A year of bad decisions have not only brought us to a third wave but to other hazards. New variants are rising around the world and that promises more uncertainty given our porous borders. Vaccines will not achieve herd immunity because of these variants and anti-vaxxers. That means mitigation has never been a sustainable strategy.

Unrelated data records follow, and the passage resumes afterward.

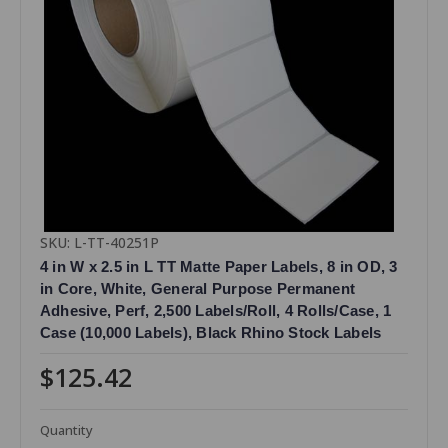
SKU: L-TT-40251P
4 in W x 2.5 in L TT Matte Paper Labels, 8 in OD, 3
in Core, White, General Purpose Permanent
Adhesive, Perf, 2,500 Labels/Roll, 4 Rolls/Case, 1
Case (10,000 Labels), Black Rhino Stock Labels
$125.42
Quantity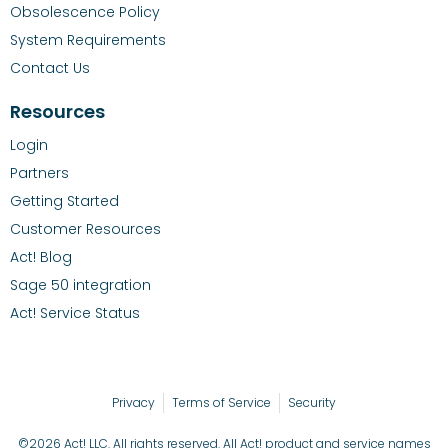
Obsolescence Policy
System Requirements
Contact Us
Resources
Login
Partners
Getting Started
Customer Resources
Act! Blog
Sage 50 integration
Act! Service Status
Privacy
Terms of Service
Security
©2026 Act! LLC. All rights reserved. All Act! product and service names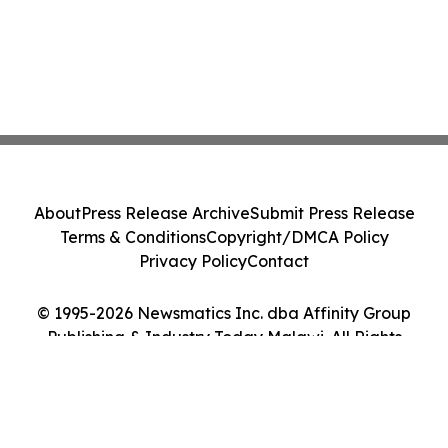
About
Press Release Archive
Submit Press Release
Terms & Conditions
Copyright/DMCA Policy
Privacy Policy
Contact
© 1995-2026 Newsmatics Inc. dba Affinity Group
Publishing & Industry Today Malawi. All Rights
Reserved.
Cookie Settings / Your Privacy Choices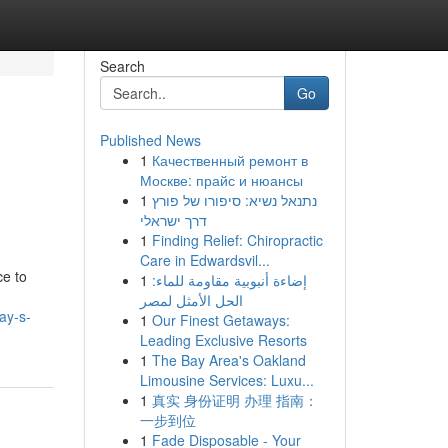
Search
Go
Published News
1
Качественный ремонт в
Москве: прайс и нюансы
1
נתנאל נשיא: סיפורו של פורץ
דרך ישראלי
1
Finding Relief: Chiropractic
Care in Edwardsvil...
ce to
1
إضاءة أنبوبية مقاومة للماء:
الحل الأمثل لمصر
ay-s-
1
Our Finest Getaways:
Leading Exclusive Resorts
1
The Bay Area's Oakland
Limousine Services: Luxu...
1
真实 身份证明 办理 指南：
一步到位
1
Fade Disposable - Your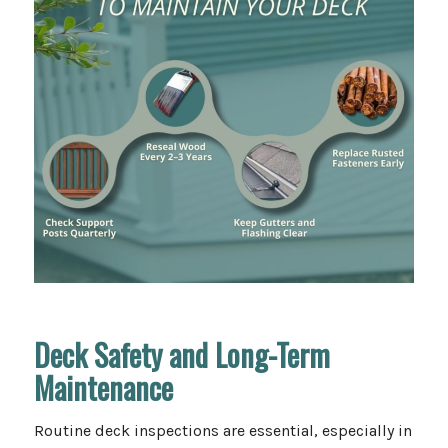
Deck Safety and Long-Term
Maintenance
Routine deck inspections are essential, especially in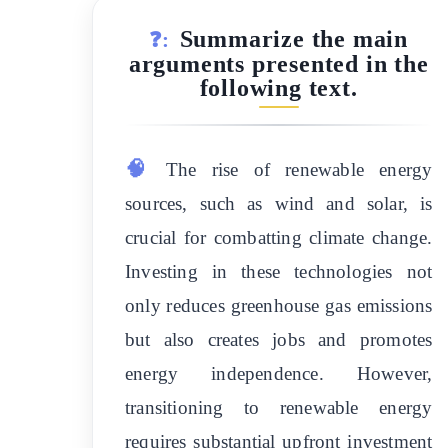
Summarize the main
❓:
arguments presented in the
following text.
🧠
The rise of renewable energy
sources, such as wind and solar, is
crucial for combatting climate change.
Investing in these technologies not
only reduces greenhouse gas emissions
but also creates jobs and promotes
energy independence. However,
transitioning to renewable energy
requires substantial upfront investment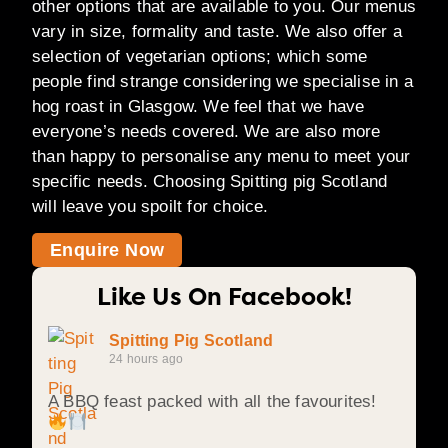
other options that are available to you. Our menus
vary in size, formality and taste. We also offer a
selection of vegetarian options; which some
people find strange considering we specialise in a
hog roast in Glasgow. We feel that we have
everyone’s needs covered. We are also more
than happy to personalise any menu to meet your
specific needs. Choosing Spitting pig Scotland
will leave you spoilt for choice.
Enquire Now
Like Us On Facebook!
Spitting Pig Scotland
24 hours ago
A BBQ feast packed with all the favourites!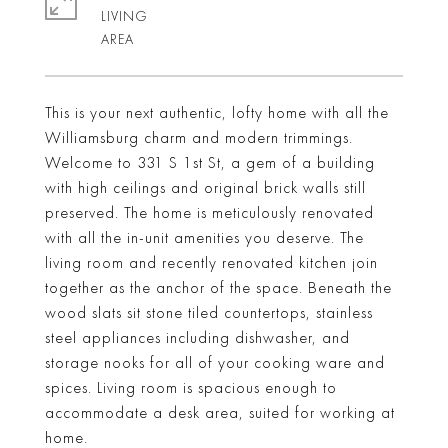
LIVING
This is your next authentic, lofty home with all the
Williamsburg charm and modern trimmings.
Welcome to 331 S 1st St, a gem of a building
with high ceilings and original brick walls still
preserved. The home is meticulously renovated
with all the in-unit amenities you deserve. The
living room and recently renovated kitchen join
together as the anchor of the space. Beneath the
wood slats sit stone tiled countertops, stainless
steel appliances including dishwasher, and
storage nooks for all of your cooking ware and
spices. Living room is spacious enough to
accommodate a desk area, suited for working at
home.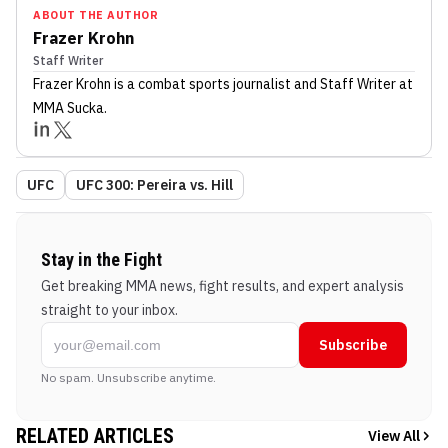
ABOUT THE AUTHOR
Frazer Krohn
Staff Writer
Frazer Krohn
is a combat sports journalist
and Staff Writer
at
MMA Sucka
.
UFC
UFC 300: Pereira vs. Hill
Stay in the Fight
Get breaking MMA news, fight results, and expert analysis
straight to your inbox.
Subscribe
No spam. Unsubscribe anytime.
RELATED ARTICLES
View All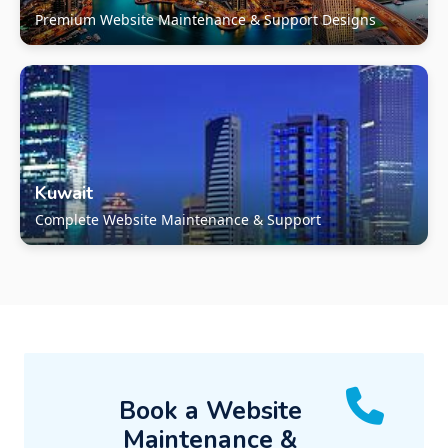
Premium Website Maintenance & Support Designs
Kuwait
Complete Website Maintenance & Support
Book a Website
Maintenance &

And so an urgent question faces most of Canada: “What strategies might work combining mass vaccination, mass testing, mass high quality masking and stay at home restrictions, to achieve local elimination?” asks pandemic expert Yaneer Bar Yam.

Don’t expect Trudeau, Legault, Kenney, Ford, Horgan or many other of our politicians to ask this question, let alone answer it. They prefer leading us into COVID-19 Crazy Time. And that’s why most Canadians live there now.

Comments

  1. Came across a quote today, "the rigid enforcement of public health measures saves lives". But as you've stated, again and again, our current batch of political and bureaucratic leaders are feckless. It was as though Canadians were prepared to sacrifice whatever was asked of them, but in an effort not to antagonize American leadership, Canadian leaders decided some modicum of policy was needed to placate them. As though in the face of a virus, some sort of compromise could be reached. It really is becoming incumbent for Canada to reassert its sovereignty in the face of American pressure. This year, Canada needs to redevelop its immunization program from development to production.

    It's heartening to note though that herd immunity does seem possible if the numbers in the UK and Israel are anything to go by. 60% seems to be the magic number but with every new emergence of variants, the possibility of a virus arising that evades current immunizations grows as well. It grows as fast as the transmission rate of a virus.

    So, returning to square one is a very real possibility when it comes to fighting Covid-19, and perhaps then Canadian leaders might get it through their heads that their current strategies aren't working (but I highly doubt that). It's time to replace them wholesale, at any rate.

    ReplyDelete
    Replies
    1. I don't know if Canadians will ever understand that riding some other nation's coat tails may be a fine idea until something goes wrong. Covid 19 has given us an invaluable lesson in how much reliance we can place in our leaders when we land between that rock and the hard place.

      Earlier today I wrote a friend about comparing David Lewis or Ed Broadbent to Jagmeet Singh; John Diefenbaker or Bob Stanfield to O'Toole or Scheer; Mike Pearson or Pierre Trudeau to Iggy or Justin. The contrast is a bit alarming. The country, like all nations, faces a number of potentially existential challenges with "bottom of the barrel" leadership.

      You're right, Troy. We deserve a lot better.